### Exercise requirements
Check each line of the material that follows, and copy those holding the string "мистецтва".

### Given data
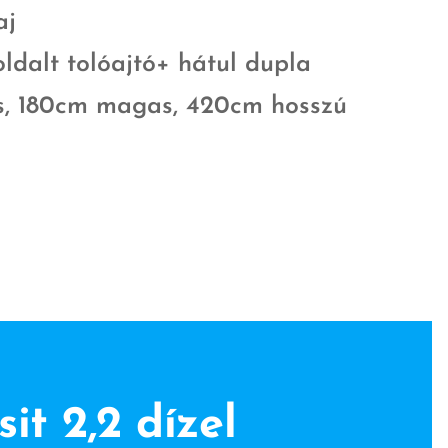
aj
ldalt tolóajtó+ hátul dupla
es, 180cm magas, 420cm hosszú
it 2,2 dízel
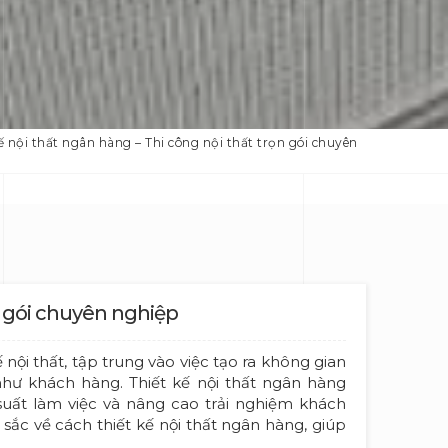
ế nội thất ngân hàng – Thi công nội thất trọn gói chuyên
n gói chuyên nghiệp
 nội thất, tập trung vào việc tạo ra không gian
hư khách hàng. Thiết kế nội thất ngân hàng
suất làm việc và nâng cao trải nghiệm khách
sắc về cách thiết kế nội thất ngân hàng, giúp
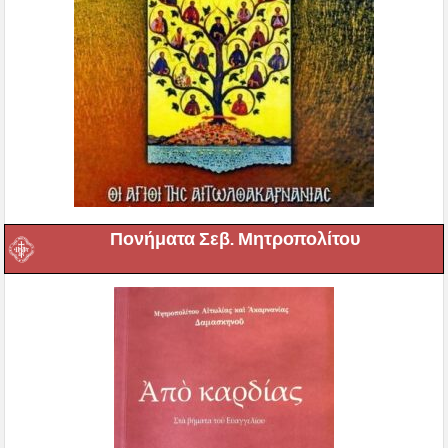
Πονήματα Σεβ. Μητροπολίτου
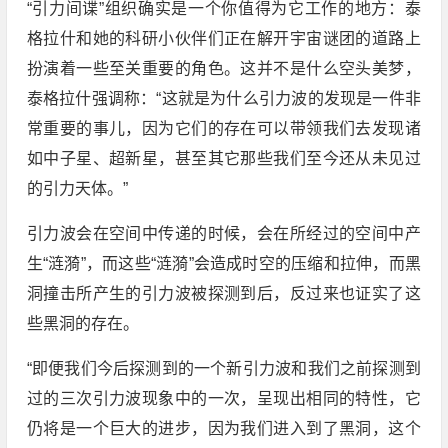
“引力间谍”组织确实是一个你值得为它工作的地方：泰
格拉什和她的科研小伙伴们正在解开宇宙谜团的道路上
扮演着一些至关重要的角色。这并不是什么空头美梦，
泰格拉什强调称：“这就是为什么引力波的发现是一件非
常重要的事儿，因为它们的存在可以带领我们去发现诸
如中子星、超新星，甚至其它那些我们至今还从未见过
的引力天体。”
引力波会在空间中传递的时候，会在所经过的空间中产
生“涟漪”，而这些“涟漪”会造成时空的压缩和拉伸，而黑
洞撞击所产生的引力波被探测到后，反过来也证实了这
些黑洞的存在。
“即便我们今后探测到的一个新引力波和我们之前探测到
过的三次引力波现象中的一次，呈现出相同的特性，它
仍将是一个巨大的进步，因为我们进入到了黑洞，这个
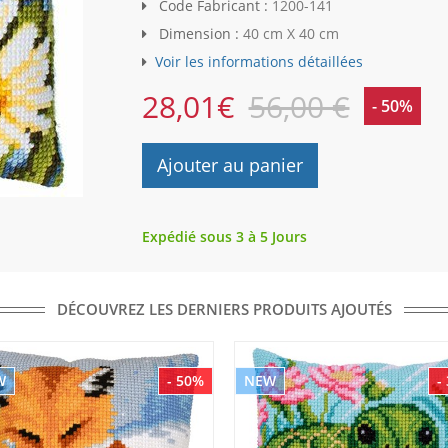
Code Fabricant :
1200-141
Dimension :
40 cm X 40 cm
Voir les informations détaillées
28,01
€
56,00 €
- 50%
Ajouter au panier
Expédié sous 3 à 5 Jours
DÉCOUVREZ LES DERNIERS PRODUITS AJOUTÉS
W
- 50%
NEW
-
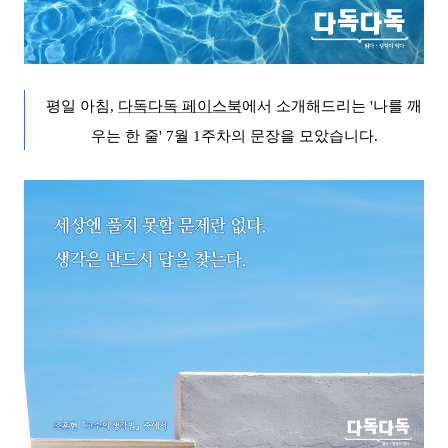
평일 아침,
다독다독 페이스북
에서
소개해드리는
'나를 깨
우는 한 줄
'
7
월 1
주차의 문장을 모았습니다.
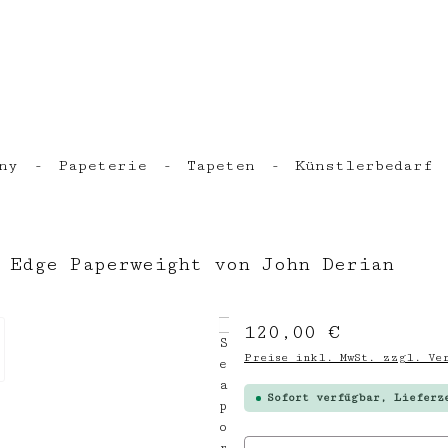
ny
Papeterie
Tapeten
Künstlerbedarf
 Edge Paperweight von John Derian
Regulärer Preis:
120,00 €
Preise inkl. MwSt. zzgl. Ver
Sofort verfügbar, Lieferz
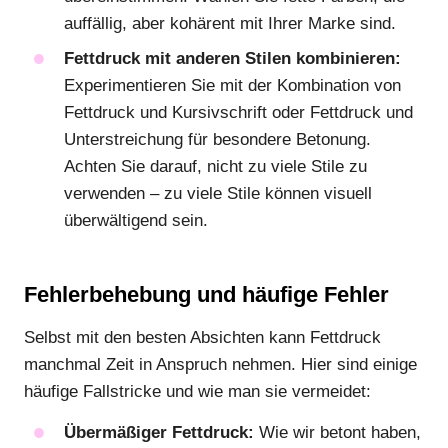
auffällig, aber kohärent mit Ihrer Marke sind.
Fettdruck mit anderen Stilen kombinieren:
Experimentieren Sie mit der Kombination von
Fettdruck und Kursivschrift oder Fettdruck und
Unterstreichung für besondere Betonung.
Achten Sie darauf, nicht zu viele Stile zu
verwenden – zu viele Stile können visuell
überwältigend sein.
Fehlerbehebung und häufige Fehler
Selbst mit den besten Absichten kann Fettdruck
manchmal Zeit in Anspruch nehmen. Hier sind einige
häufige Fallstricke und wie man sie vermeidet:
Übermäßiger Fettdruck:
Wie wir betont haben,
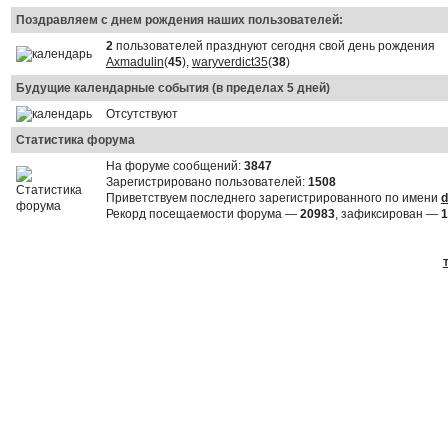
Поздравляем с днем рождения наших пользователей:
2
пользователей празднуют сегодня свой день рождения
Axmadulin
(
45
),
waryverdict35
(
38
)
Будущие календарные события (в пределах 5 дней)
Отсутствуют
Статистика форума
На форуме сообщений:
3847
Зарегистрировано пользователей:
1508
Приветствуем последнего зарегистрированного по имени
d
Рекорд посещаемости форума —
20983
, зафиксирован —
1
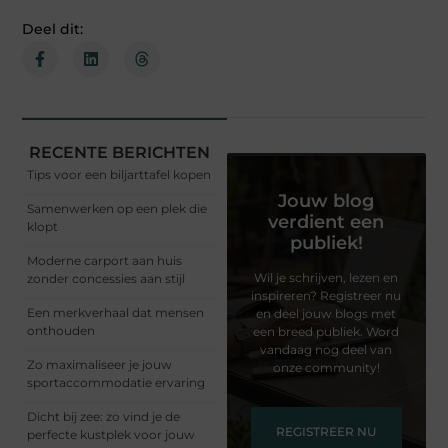
Deel dit:
RECENTE BERICHTEN
Tips voor een biljarttafel kopen
Jouw blog
Samenwerken op een plek die
verdient een
klopt
publiek!
Moderne carport aan huis
Wil je schrijven, lezen en
zonder concessies aan stijl
inspireren? Registreer nu
Een merkverhaal dat mensen
en deel jouw blogs met
onthouden
een breed publiek. Word
vandaag nog deel van
Zo maximaliseer je jouw
onze community!
sportaccommodatie ervaring
Dicht bij zee: zo vind je de
REGISTREER NU
perfecte kustplek voor jouw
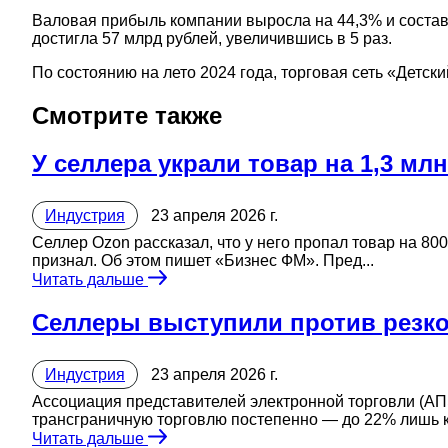
Валовая прибыль компании выросла на 44,3% и состави
достигла 57 млрд рублей, увеличившись в 5 раз.
По состоянию на лето 2024 года, торговая сеть «Детск
Смотрите также
У селлера украли товар на 1,3 мл
Индустрия
23 апреля 2026 г.
Селлер Ozon рассказал, что у него пропал товар на 80
признал. Об этом пишет «Бизнес ФМ». Пред...
Читать дальше
Селлеры выступили против резк
Индустрия
23 апреля 2026 г.
Ассоциация представителей электронной торговли (А
трансграничную торговлю постепенно — до 22% лишь к 
Читать дальше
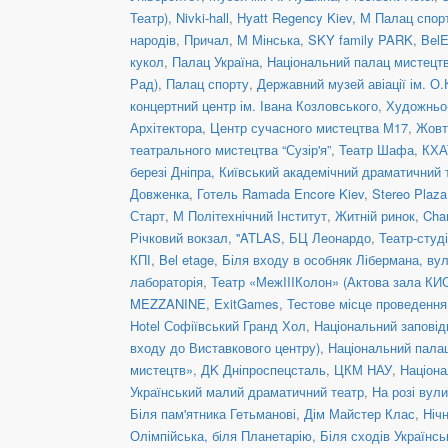
Театр)
,
Nivki-hall
,
Hyatt Regency Kiev
,
М Палац спор
народів
,
Причал
,
М Мінська
,
SKY family PARK
,
BelE
кукол
,
Палац Україна
,
Національний палац мистецтв
Рад)
,
Палац спорту
,
Державний музей авіації ім. О.
концертний центр ім. Івана Козловського
,
Художньо-
Архітектора
,
Центр сучасного мистецтва М17
,
Жовт
театрального мистецтва “Сузір'я”
,
Театр Шафа
,
КХА
березі Дніпра
,
Київський академічний драматичний 
Довженка
,
Готель Ramada Encore Kiev
,
Stereo Plaz
Старт
,
М Політехнічний Інститут
,
Житній ринок
,
Cha
Річковий вокзал
,
''ATLAS
,
БЦ Леонардо
,
Театр-студ
КПІ
,
Bel etage
,
Біля входу в особняк Лібермана, вул
лабораторія
,
Театр «МежIIIКолон» (Актова зала КИ
MEZZANINE
,
ExitGames
,
Тестове місце проведенн
Hotel Софіївський Гранд Хол
,
Національний заповід
входу до Виставкового центру)
,
Національний пала
мистецтв»
,
ДK Дніпроспецсталь
,
ЦКМ НАУ
,
Націона
Український малий драматичний театр
,
На розі вул
Біля пам'ятника Гетьманові
,
Дім Майстер Клас
,
Ніч
Олімпійська, біля Планетарію
,
Біля сходів Українс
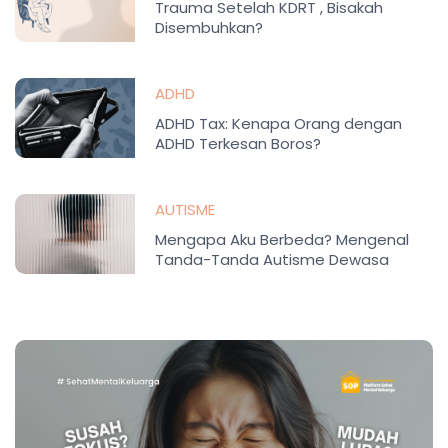
Trauma Setelah KDRT , Bisakah
Disembuhkan?
ADHD
ADHD Tax: Kenapa Orang dengan
ADHD Terkesan Boros?
AUTISME
Mengapa Aku Berbeda? Mengenal
Tanda-Tanda Autisme Dewasa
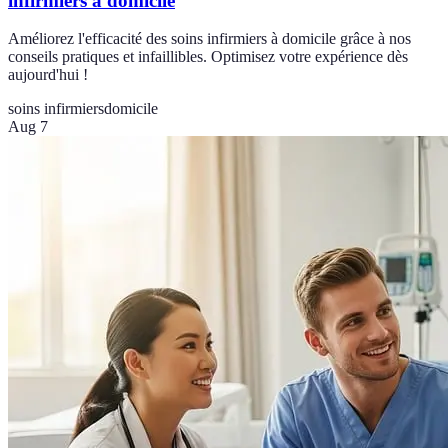
infirmiers à domicile
Améliorez l'efficacité des soins infirmiers à domicile grâce à nos
conseils pratiques et infaillibles. Optimisez votre expérience dès
aujourd'hui !
soins infirmiers
domicile
Aug 7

### Response area
Центр сучасного мистецтва М17
театрального мистецтва “Сузір'я”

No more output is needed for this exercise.